● Task objective
For every line in the records below that holds "requerido", make a copy.

──────────────────────────────

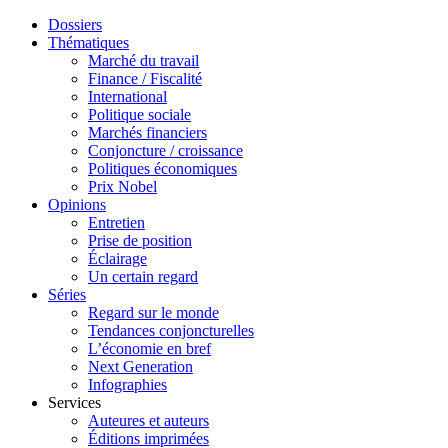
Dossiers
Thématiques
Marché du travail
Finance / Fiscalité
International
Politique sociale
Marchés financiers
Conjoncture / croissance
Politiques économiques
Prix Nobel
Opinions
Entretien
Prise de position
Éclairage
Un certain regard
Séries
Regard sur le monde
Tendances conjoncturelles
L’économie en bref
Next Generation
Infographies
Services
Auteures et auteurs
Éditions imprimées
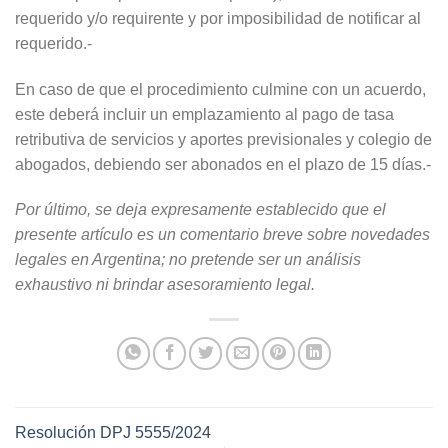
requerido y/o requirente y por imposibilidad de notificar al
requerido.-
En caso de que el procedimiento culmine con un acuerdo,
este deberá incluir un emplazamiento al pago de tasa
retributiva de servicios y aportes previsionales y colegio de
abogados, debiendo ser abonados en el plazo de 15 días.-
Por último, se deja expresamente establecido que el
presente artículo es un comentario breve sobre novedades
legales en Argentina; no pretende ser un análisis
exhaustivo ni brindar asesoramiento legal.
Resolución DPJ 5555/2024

──────────────────────────────

● Answer to this problem
requerido y/o requirente y por imposibilidad de notificar al
requerido.-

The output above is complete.